The input Block Start
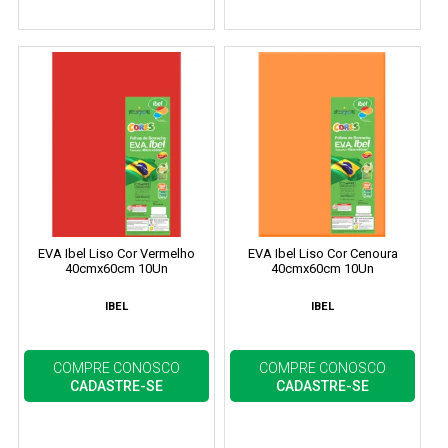
EVA Ibel Liso Cor Vermelho
EVA Ibel Liso Cor Cenoura
40cmx60cm 10Un
40cmx60cm 10Un
IBEL
IBEL
COMPRE CONOSCO
COMPRE CONOSCO
CADASTRE-SE
CADASTRE-SE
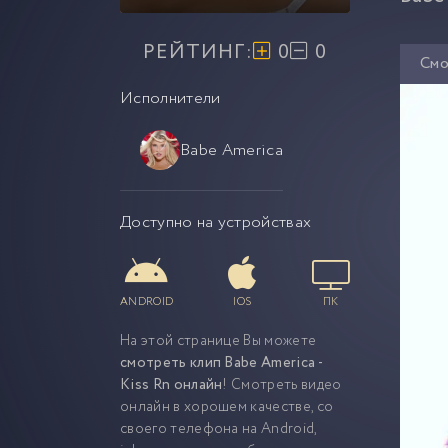
РЕЙТИНГ:
0
0
Смо
Исполнители
Babe America
Доступно на устройствах
ANDROID
IOS
ПК
На этой странице Вы можете
смотреть клип Babe America -
Kiss Rn онлайн
! Смотреть видео
онлайн в хорошем качестве, со
своего телефона на Android,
The input Block End
### Task goal
Tally the lines of the data that contain the string "онлайн", and report nothing but the tally.

### Answer for this exercise
2